If you can look past the fact that Jack Daniel’s Tennessee Honey isn’t actually a whiskey, you might just appreciate the whiskey-based liqueur’s genuine honey flavor over ice or in a highball. Like most liqueurs, it’s very sweet, but thanks to its 70 proof, it also packs a punch.
Classification honey liqueur combined with whiskey
Distillery Jack Daniel’s (Lynchburg, Tennessee)
Still Type copper pot
Proof 70 (35% ABV)
Aged no age statement
This bottle has great appeal for drinkers who like the idea of Jack Daniel’s or whiskey in general but don’t like the taste of the real thing.
At 70 proof, it packs a bit of a punch, but it can also be sipped by novice drinkers.
It’s said to be flavored with genuine honey.

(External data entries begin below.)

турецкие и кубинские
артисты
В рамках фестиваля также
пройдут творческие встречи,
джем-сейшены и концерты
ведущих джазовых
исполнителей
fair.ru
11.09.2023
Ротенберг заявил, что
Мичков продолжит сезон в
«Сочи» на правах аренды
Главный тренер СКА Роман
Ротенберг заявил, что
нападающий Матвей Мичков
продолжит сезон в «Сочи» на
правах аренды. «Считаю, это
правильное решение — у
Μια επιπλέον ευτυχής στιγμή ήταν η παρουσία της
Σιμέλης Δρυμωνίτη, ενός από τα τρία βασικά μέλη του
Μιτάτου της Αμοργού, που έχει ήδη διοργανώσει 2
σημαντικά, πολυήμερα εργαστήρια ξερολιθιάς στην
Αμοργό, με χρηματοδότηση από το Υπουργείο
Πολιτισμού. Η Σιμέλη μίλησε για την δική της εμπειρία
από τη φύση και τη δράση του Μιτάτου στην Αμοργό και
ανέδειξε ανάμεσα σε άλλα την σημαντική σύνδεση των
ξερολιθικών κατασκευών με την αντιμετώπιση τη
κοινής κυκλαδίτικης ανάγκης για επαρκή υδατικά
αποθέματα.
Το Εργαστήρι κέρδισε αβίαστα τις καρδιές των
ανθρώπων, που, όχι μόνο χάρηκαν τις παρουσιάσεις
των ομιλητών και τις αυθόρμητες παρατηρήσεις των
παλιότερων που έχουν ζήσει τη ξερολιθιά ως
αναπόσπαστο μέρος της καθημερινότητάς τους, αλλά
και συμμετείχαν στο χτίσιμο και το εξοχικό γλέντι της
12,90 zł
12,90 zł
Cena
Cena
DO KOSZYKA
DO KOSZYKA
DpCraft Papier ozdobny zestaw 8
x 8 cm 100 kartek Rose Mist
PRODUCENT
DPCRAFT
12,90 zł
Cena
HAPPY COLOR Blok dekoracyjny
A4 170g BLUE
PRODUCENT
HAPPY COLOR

It’s a liqueur masquerading as a whiskey, and thereby muddies the water for both categories.
Like many liqueurs, it’s tooth-achingly sweet.
Color: Light golden honey, of all things. Makes sense, right?
Nose: Honey is the dominant aroma by far, with a bit of light grain, oak, and ethanol bringing up the rear.
Palate: Quite a realistic honey flavor—one sip and it’s easy to believe Jack Daniel’s claims that real honey is used to make the liqueur. The whiskey doesn’t contribute a whole lot flavor-wise, but it does lend a bit of an alcoholic bite.
Finish: Probably the same aftertaste that would come from a spoonful of honey mixed with a touch of whiskey—it’s sweet, perhaps a bit too much so, with just a hint of caramel and oak.
The 2010s were the decade of flavored whiskeys (or “whiskey liqueurs,” as they’re also known). Cinnamon-flavored Fireball made the biggest splash, but in the spring of 2011 Jack Daniel’s arguably ushered in a new era with its Tennessee Honey. Wild Turkey’s American Honey, a similar liqueur blended with the brand’s bourbon, had been around and remained largely under the radar since the late ’70s, but the promotional blitz accompanying Tennessee Honey announced the new stage of whiskey liqueurs in a big way. The rest is sugary history.
The main thing to remember when tasting Tennessee Honey is that it is, legally and by all other standards, a liqueur, not a whiskey. When evaluated as such, it succeeds pretty admirably. It tastes the way it’s supposed to taste, like honey combined with whiskey. Fans of genuine Jack Daniel’s would probably appreciate a little less of the former and more of the latter, but the whiskey’s presence is definitely felt in the gentle alcoholic bite—let’s call it a nibble—on the swallow. Neat, the liqueur is quite sweet, just this side of cloying. But add ice or use it in a highball and the syrupy texture and intense sweetness are effectively diluted.
Is Tennessee Honey better than Wild Turkey’s American Honey? It’s a little different: brighter on the palate, and the honey flavor is possibly more…authentic? But most likely, if you enjoy one, you’ll enjoy the other, and which one you pick is a matter of brand loyalty.
Prior to the launch of Tennessee Honey in 2011, Jack Daniel’s hadn’t introduced a new product since its Single Barrel expression rolled out in 1997. Since then, however, the brand has been on a tear, introducing everything from canned cocktails to rye whiskey, along with multiple other flavored expressions.